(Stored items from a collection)
------------------------------

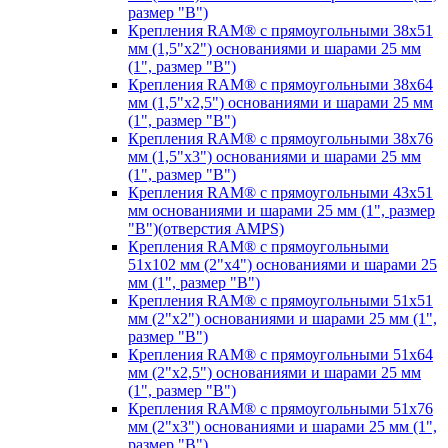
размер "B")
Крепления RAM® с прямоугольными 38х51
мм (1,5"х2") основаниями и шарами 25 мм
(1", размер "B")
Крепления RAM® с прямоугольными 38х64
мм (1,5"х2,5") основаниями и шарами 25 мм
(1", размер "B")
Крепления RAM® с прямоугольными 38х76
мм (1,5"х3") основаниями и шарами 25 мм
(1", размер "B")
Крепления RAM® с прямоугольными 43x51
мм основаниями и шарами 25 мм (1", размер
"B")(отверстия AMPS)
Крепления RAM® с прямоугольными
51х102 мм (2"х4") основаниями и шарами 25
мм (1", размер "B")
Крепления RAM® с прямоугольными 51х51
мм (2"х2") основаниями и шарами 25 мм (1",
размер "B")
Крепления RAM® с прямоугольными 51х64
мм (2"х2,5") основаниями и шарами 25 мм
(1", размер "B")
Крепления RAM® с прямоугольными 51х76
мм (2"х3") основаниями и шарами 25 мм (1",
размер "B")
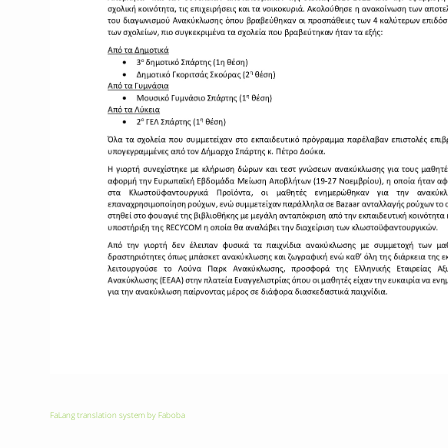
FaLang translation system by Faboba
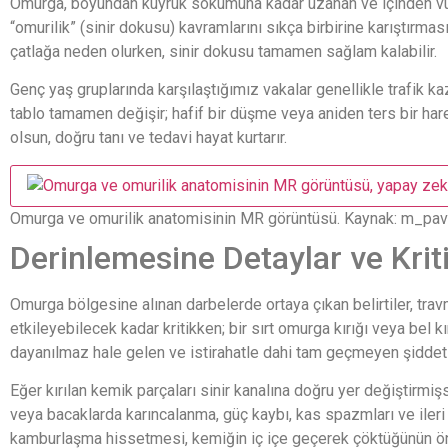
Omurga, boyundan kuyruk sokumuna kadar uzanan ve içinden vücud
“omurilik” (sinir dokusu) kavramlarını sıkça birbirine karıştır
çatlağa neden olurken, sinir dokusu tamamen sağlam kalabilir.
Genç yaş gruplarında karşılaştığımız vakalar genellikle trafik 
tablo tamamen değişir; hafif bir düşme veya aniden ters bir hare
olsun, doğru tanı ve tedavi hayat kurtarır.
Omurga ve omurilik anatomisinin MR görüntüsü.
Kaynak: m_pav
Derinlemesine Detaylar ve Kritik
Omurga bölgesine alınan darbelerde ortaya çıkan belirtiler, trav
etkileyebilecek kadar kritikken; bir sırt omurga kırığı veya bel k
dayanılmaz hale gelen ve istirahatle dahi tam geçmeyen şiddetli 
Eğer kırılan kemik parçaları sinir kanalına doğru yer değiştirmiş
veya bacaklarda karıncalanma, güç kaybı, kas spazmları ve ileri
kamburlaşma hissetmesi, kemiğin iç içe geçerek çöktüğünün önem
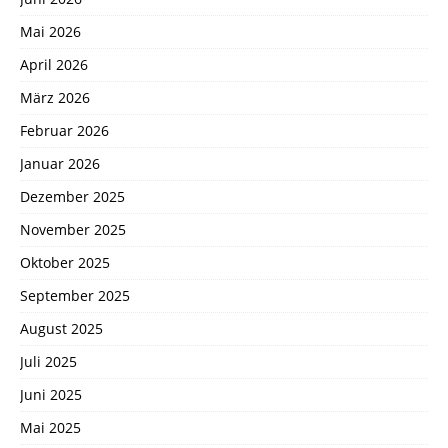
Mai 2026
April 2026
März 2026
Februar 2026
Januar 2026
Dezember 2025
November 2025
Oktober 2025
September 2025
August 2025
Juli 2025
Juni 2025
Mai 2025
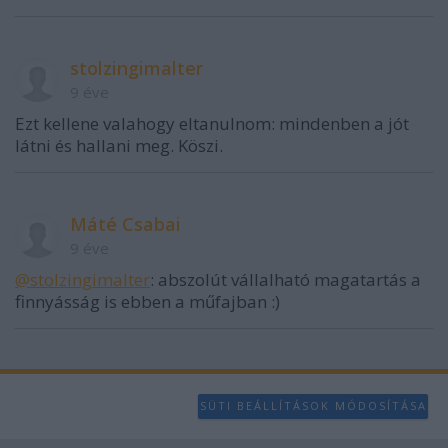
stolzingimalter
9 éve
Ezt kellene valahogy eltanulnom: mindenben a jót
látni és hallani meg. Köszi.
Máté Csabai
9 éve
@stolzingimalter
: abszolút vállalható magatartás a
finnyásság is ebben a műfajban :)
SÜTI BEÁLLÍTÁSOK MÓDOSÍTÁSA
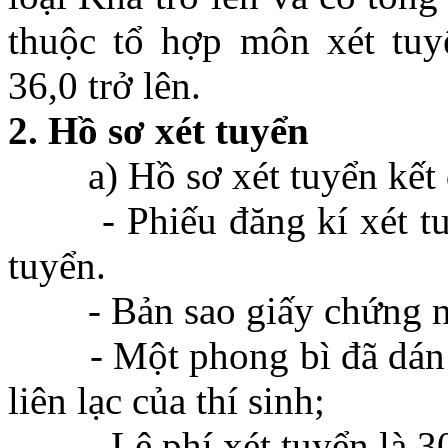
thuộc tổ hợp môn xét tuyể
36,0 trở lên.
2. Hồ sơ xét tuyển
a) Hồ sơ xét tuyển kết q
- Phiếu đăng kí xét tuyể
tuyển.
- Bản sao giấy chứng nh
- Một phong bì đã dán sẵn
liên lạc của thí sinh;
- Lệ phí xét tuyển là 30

------------------------------

** WHAT IS BEING ASKED **
Using the entries above, work out the number of lines that hold the word "tamamen" and write it with no other words.

** ANSWER BOX **
2